Sep 20, 2022
July 2022 was the third hottest July the country has ever seen, and for staff and faculty from Hispanic Serving Institutions (HSIs) and Hispanic-Serving School Districts, the sweltering temperatures they were experiencing in Washington, D.C. were no exception. This was not summer vacation. The 20 E. Kika De La Garza Fellows were at U.S. Department of Agriculture (USDA) headquarters to meet with senior leaders from all of USDA’s mission areas.
“I now have a much better sense of the breadth of USDA’s work and resources,” said Engil Pereira, a 2022 fellow and an assistant professor at the University of Texas Rio Grande Valley. “I feel much more empowered to continue pursuing my goals at UTRGV, now that I understand what resources are available and who to contact.”
Deputy Agriculture Secretary Jewel Bronaugh thanked the fellows for their important work. The weeklong session also included talks by Office of Partnerships and Public Engagement Director Lisa Ramirez and leaders from around USDA.
The De La Garza fellows include faculty or staff from Hispanic-Serving Institutions (HSIs) and Hispanic-Serving School Districts around the country. These are educational institutions with Hispanic student enrollment of 25 percent or more.

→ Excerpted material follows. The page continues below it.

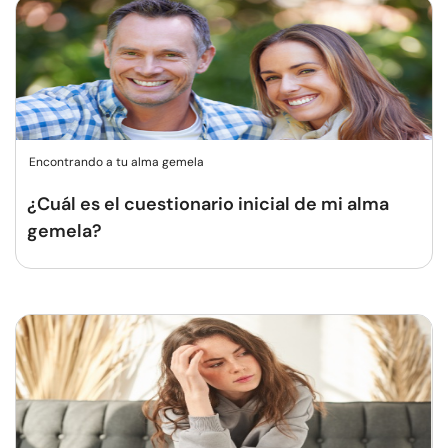
Encontrando a tu alma gemela
¿Cuál es el cuestionario inicial de mi alma
gemela?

For five of the De La Garza fellows, an extra week of engagement involved working with USDA scientists at Agricultural Research Service (ARS) labs in Colorado, Mississippi, New York, and Washington, or with the Natural Resources Conservation Service (NRCS) in Nebraska.
Even after the fellows go through program, they continue to collaborate with USDA. Alison Bray, a 2014 De La Garza fellow and chemistry associate professor from Texas Lutheran University, said the experience “opened up a completely new pathway for my research.” She added that spending time in an ARS lab also “allowed me to bring exciting new projects to my students” and “opened doorways for my students to intern with ARS in Beltsville and Fargo, N.D.”
The 2022 De La Garza fellows join participants going back to 1998 in creating a nation-wide network of educators who are working with USDA to help grow the next generation of American agriculture.